I remember, too, a couple of Baguio’s finest who lived in the old neighborhood. Each morning as they strode by on their way to man their shift, neighborhood kids stood by respectfully, not in awe nor in fear of their trim figures and fresh khakis.
Those were gentler and more innocent times of course. These days, police work is a lot more than cutting a fine figure. Society and its crimes are more complex and demand more daring, imaginative and cerebral approaches.
But while it may be argued that a fat cat is no less intelligent than a lean one, it is still conceivably more assuring for the public when it’s a trim cop at work. Besides a fat gut on a cop almost always raises the suspicion that the man may be prone to taking the path of least resistance, whether intellectually of physically.
This is no creed against well-fed people with the bellies to show for it. Eating, after all, is one of the greatest pleasures of life, whether of a policeman or layman.
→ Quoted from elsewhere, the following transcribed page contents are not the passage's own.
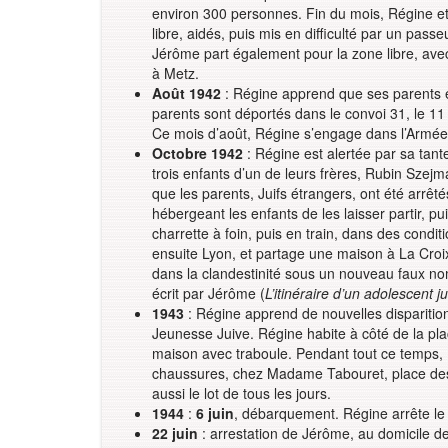
environ 300 personnes. Fin du mois, Régine e
libre, aidés, puis mis en difficulté par un passe
Jérôme part également pour la zone libre, avec,
à Metz.
Août 1942
: Régine apprend que ses parents et
parents sont déportés dans le convoi 31, le 11 
Ce mois d’août, Régine s’engage dans l’Armée Se
Octobre 1942
: Régine est alertée par sa tan
trois enfants d’un de leurs frères, Rubin Szejma
que les parents, Juifs étrangers, ont été arrêté
hébergeant les enfants de les laisser partir, pui
charrette à foin, puis en train, dans des cond
ensuite Lyon, et partage une maison à La Cro
dans la clandestinité sous un nouveau faux nom
écrit par Jérôme (
L’itinéraire d’un adolescent 
1943
: Régine apprend de nouvelles disparitions 
Jeunesse Juive. Régine habite à côté de la pl
maison avec traboule. Pendant tout ce temps,
chaussures, chez Madame Tabouret, place des 
aussi le lot de tous les jours.
1944
:
6 juin
, débarquement. Régine arrête le t
22 juin
: arrestation de Jérôme, au domicile de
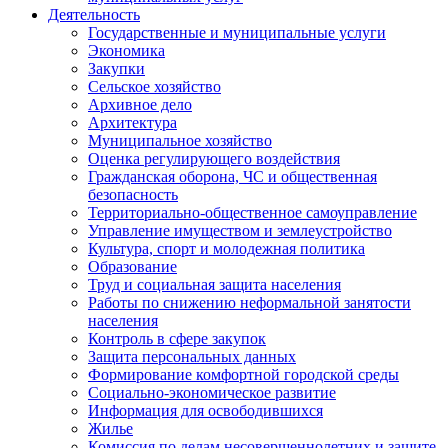
Деятельность
Государственные и муниципальные услуги
Экономика
Закупки
Сельское хозяйство
Архивное дело
Архитектура
Муниципальное хозяйство
Оценка регулирующего воздействия
Гражданская оборона, ЧС и общественная
безопасность
Территориально-общественное самоуправление
Управление имуществом и землеустройство
Культура, спорт и молодежная политика
Образование
Труд и социальная защита населения
Работы по снижению неформальной занятости
населения
Контроль в сфере закупок
Защита персональных данных
Формирование комфортной городской среды
Социально-экономическое развитие
Информация для освободившихся
Жилье
Комиссия по делам несовершеннолетних и защите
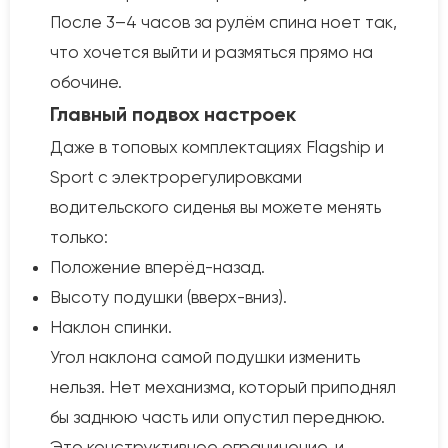
После 3–4 часов за рулём спина ноет так,
что хочется выйти и размяться прямо на
обочине.
Главный подвох настроек
Даже в топовых комплектациях Flagship и
Sport с электрорегулировками
водительского сиденья вы можете менять
только:
Положение вперёд-назад.
Высоту подушки (вверх-вниз).
Наклон спинки.
Угол наклона самой подушки изменить
нельзя. Нет механизма, который приподнял
бы заднюю часть или опустил переднюю.
Это конструктивное ограничение, и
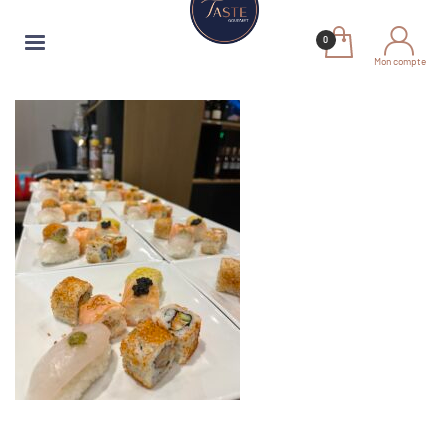
Mon compte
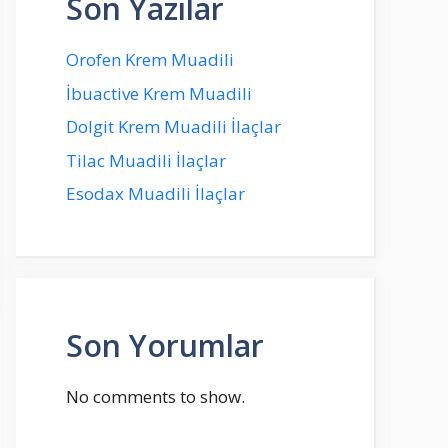
Son Yazılar
Orofen Krem Muadili
İbuactive Krem Muadili
Dolgit Krem Muadili İlaçlar
Tilac Muadili İlaçlar
Esodax Muadili İlaçlar
Son Yorumlar
No comments to show.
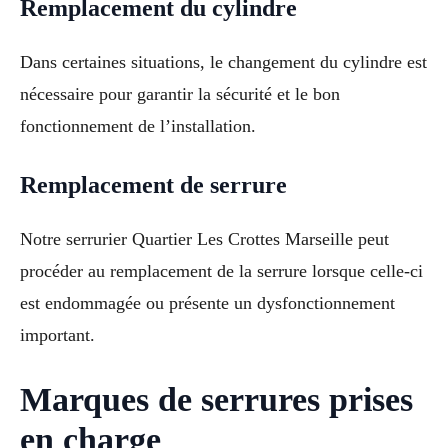
Remplacement du cylindre
Dans certaines situations, le changement du cylindre est
nécessaire pour garantir la sécurité et le bon
fonctionnement de l’installation.
Remplacement de serrure
Notre serrurier Quartier Les Crottes Marseille peut
procéder au remplacement de la serrure lorsque celle-ci
est endommagée ou présente un dysfonctionnement
important.
Marques de serrures prises
en charge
My two editors are, in fact, are great eaters, heavyweights in the midsection department but are by no means mental sloths. They do their own fair, or more, share of all work too.
Truth is that there is a whole culture and style to the big waistline. Kindness and gift-giving are annually associated with the rotund Santa Claus. Enlightenment is personified in the round-bellied Buddha. Even in the sports circuits, of golf especially, it is not uncommon for the bellied types to post themselves on the winner boards.
And how can I forget the two fathers in my life. My father-in-law was one such hefty man, as was my father, both of whom were never short of industry nor of intellectual excellence. If truth be told, I am surrounded by a whole slew of good friends of the "healthy midsection" variety.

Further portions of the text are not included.